Gentrification is coming to Little Haiti faster than in any community in Miami – and Haitian-owned businesses are getting pushed out as a result.

So Haitian community leaders met at one abandoned shop Thursday morning to call for a Little Haiti economic renaissance.

Among them was Schiller Sanon-Jules. For the past six years, Sanon-Jules has owned the Little Haiti Thrift and Gift Store at Northeast 59th Street and Second Avenue. Last year the Miami New Times ranked it the best thrift shop in Miami.

But Sanon-Jules is closing it. He blames the fact that he city-supported Little Haiti Marketplace next door has not generated enough commercial traffic. And that has left businesses like his vulnerable to gentrification, which pushed up Little Haiti rents as much as 50 percent last year.

“We wanted to be part of the well-being of the Haitian community – and it didn’t happen," Sanon-Jules said. "The Marketplace, they’re still struggling to find their identity, [and] gentrification is taking over what we as a people rightfully own. We have failed to do what we were supposed to do.”

To fix that, Sanon-Jules and other Haitian business and civic leaders gathered at his shuttered shop to announce a new campaign. Part of its aim is to make the Little Haiti Marketplace a more viable economic force.

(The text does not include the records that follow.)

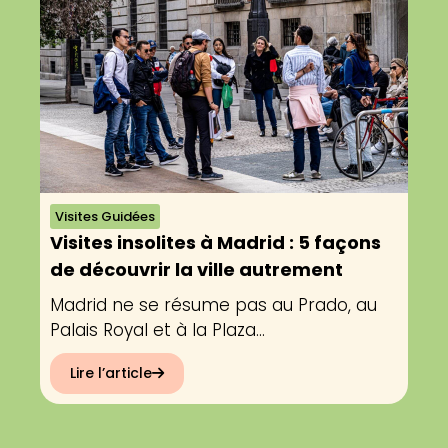
Visites Guidées
Visites insolites à Madrid : 5 façons
de découvrir la ville autrement
Madrid ne se résume pas au Prado, au
Palais Royal et à la Plaza...
Lire l’article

"We are not trying to fight gentrification; we are trying to survive it," said Martin Nandy – also known as Captain Haiti (he dutifully wore his costume for the media event) – who heads the KeepingItHaitian Vendors Association.

“We’re going to establish partnerships with the gentrifiers, the developers, the investors coming to Little Haiti – because I think they are looking to respect the Haitian culture.”

Nandy and other Haitian-Americans also cite environmental gentrification as a key factor. Developers like Little Haiti because it is at a higher elevation and less vulnerable to sea-level rise and flooding than other areas of Miami.